The shift to EVs is part and parcel of the energy transition, and manufacturers will need to play their role sustainably. Developing this industry in Europe opens up new opportunities and will spark new and more open synergies. Verkor’s strategy is to form robust and efficient local partnerships, both upstream and downstream, in order to build in more efficient product management and stronger ethics across the value chain. The objective is to create a product with the smallest possible ecological footprint and the greatest possible positive impact on society.

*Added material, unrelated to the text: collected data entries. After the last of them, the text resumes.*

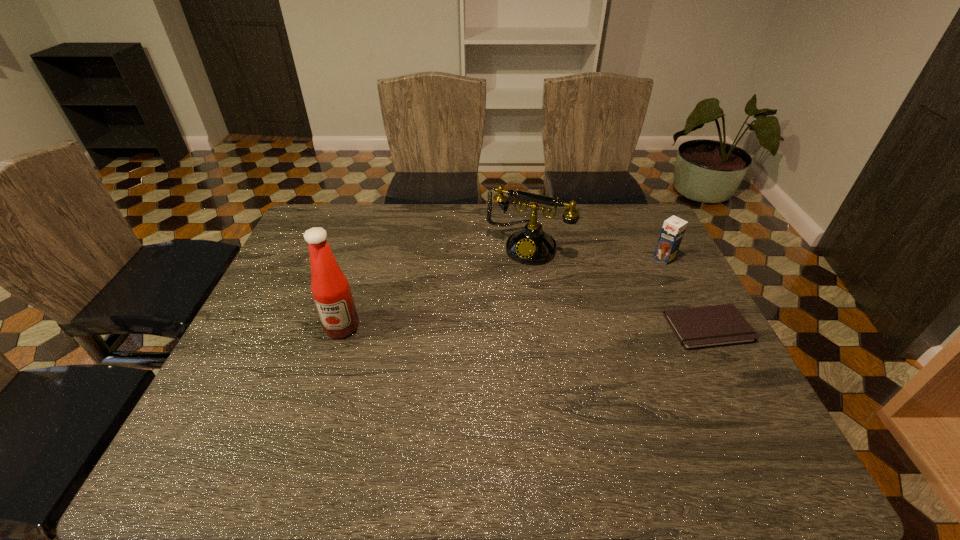 You are a GUI agent. You are given a task and a screenshot of the screen. Output one action in this format:
    pyautogui.click(x=<x>, y=<y>)
    Task: Click on the tallest object
    This screenshot has height=540, width=960.
    Given the screenshot: What is the action you would take?
    pyautogui.click(x=330, y=288)

This screenshot has height=540, width=960. Identify the location of condiment. (330, 288).

Identify the location of the shortest object. The height and width of the screenshot is (540, 960). (720, 325).

This screenshot has width=960, height=540. I want to click on the third tallest object, so click(x=673, y=229).

Locate an element on the screen. telephone is located at coordinates (531, 245).

Find the location of `the third object from right to left`. the third object from right to left is located at coordinates (531, 245).

Where is `vacant space positioned on the front-facing side of the condiment`? The width and height of the screenshot is (960, 540). vacant space positioned on the front-facing side of the condiment is located at coordinates (325, 380).

Locate an element on the screen. Image resolution: width=960 pixels, height=540 pixels. vacant space located on the front of the shortest object is located at coordinates (752, 411).

At what (x,y) coordinates should I click in order to perform the action: click on blank space located 0.270m on the front label of the chocolate milk. Please return your answer as a coordinate pair (x, y). Image resolution: width=960 pixels, height=540 pixels. Looking at the image, I should click on (602, 302).

Locate an element on the screen. This screenshot has width=960, height=540. free region located 0.250m on the front label of the chocolate milk is located at coordinates (606, 299).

To make their marks on this competitive market, organizations need to look for ways to optimize technological innovation, while fully realizing the potential of their human capital and strategic partnerships. Verkor has achieved this by entering into a number of strategic agreements with key partners positioned across the value chain – from key innovators to industrial production experts.[5]

CONCLUSION

The development of the EV is a fantastic opportunity to introduce more open and sustainable business models. European regulations are pushing in this direction and embedding the development of Verkor in a sustainable model will give the company an indisputable point of difference. At a time when the challenges of climate change are beginning to impact on our daily lives, addressing the imperatives for traceability, recycling, reducing carbon content, and developing open business models, is by far the best way to ensure the long-term sustainability of Verkor, other players in the battery industry, and the EV market in general.

[1] Volvo Cars, “Volvo Cars to implement blockchain traceability of cobalt used in electric car batteries,” November 2019.

[2] Capgemini Research Institute, “The automotive industry in the era of sustainability,” March 2020.

[3] Renault Group, “The circular economy of the electric vehicle battery,” May 2020.

[4] LeParisien, “Electric vehicles: 700,000 tonnes of batteries to be recycled in 2035,” August 12, 2019.

[5] Verkor, “Verkor brings five new partners on board, raising €100m to develop high-performance sustainable battery cells in France,” July 2021.